# tarpon in SPI?



## redfishlaw (Jul 23, 2008)

Any reports of sightings or catch at the Padre jettys?

thanks :help:


----------



## JWHPOPEYE (Mar 21, 2005)

We havnt seen many the past couple weeks. My uncle had a Tarpon Charter last saturday and only saw two tiny ones roll all morning. About 4 weeks ago we landed a 7' 135lber and a few days after that we saw about 20 roll one morning but they werent biting. Once the cold fronts started rolling through things have slowed way down. We are going out this afternoon to look for some now that we've had a few days of warm weather. Ill report back.


----------



## JWHPOPEYE (Mar 21, 2005)

No Tarpon this afternoon. This Tarpon season is pretty much over. Water is pretty cool at the jetties. Also until someone gets the shrimp boat off the south jetties nothing is probably going to show up. Its leaking Diesel and the incoming tide is sucking it in.


----------



## great white fisherman (Jun 24, 2008)

Report it to the authorities as that is a violation of the law. They can be held accountable for the fuel spill.


----------



## Bill Fisher (Apr 12, 2006)

great white fisherman said:


> Report it to the authorities as that is a violation of the law. They can be held accountable for the fuel spill.

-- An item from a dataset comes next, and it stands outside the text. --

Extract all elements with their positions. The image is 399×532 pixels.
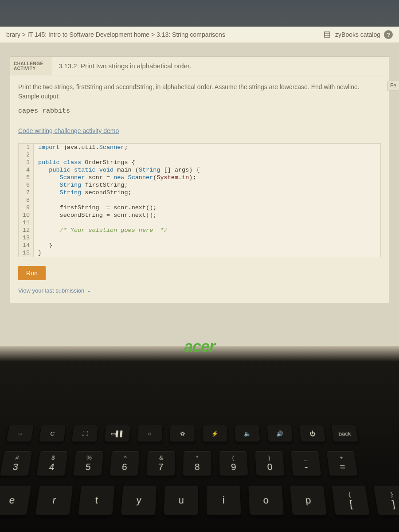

lol!........... as if they don't already know

:spineyes:



*Shrimp boat waits for salvage efforts*



November 30, 2008 - 7:23 AM
Island Breeze

The shrimp boat that ran aground on the south jetty at the Brazos Santiago Pass was still on the rocks Saturday afternoon.
The shrimp boat was out of Aransas Pass, and it struck the jetty during a period of stormy weather and low visibility.
Immediately after the shipwreck the Coast Guard from the South Padre Island station rescued the crew and declared the inlet safe for navigation. A ruptured fuel tank spilled diesel fuel into the water, but a floating containment boom kept it from spreading.
The Coast Guard does not perform salvage work. A spokesman said it was up to the owner of the boat to recover his property.
Telephone calls to Billy Kenon, owner of the only marine salvage company listed in the South Padre Island-Port Isabel telephone directory, were not returned.
Another local company that might be used in such an operation is Tow Boat Inc., owned by Rick Eckstrom.
However,he has been out of town and when contacted was not aware there had been a shipwreck.
About 2 p.m. Saturday two boats could be seen maneuvering around the wreck.
One of the two, a white vessel, appeared to be another shrimp boat. The other, partially hidden from sight by the rocks of the jetty, could have been a salvage boat.


----------



## JWHPOPEYE (Mar 21, 2005)

I saw them trying to pull it off this morning but havnt checked it this afternoon. Did they get it off?


----------



## whistlingdixie (Jul 28, 2008)

friend of mine caught three smaller ones out of bolivar about a week ago.


----------



## Bill Fisher (Apr 12, 2006)

JWHPOPEYE said:


> I saw them trying to pull it off this morning but havnt checked it this afternoon. Did they get it off?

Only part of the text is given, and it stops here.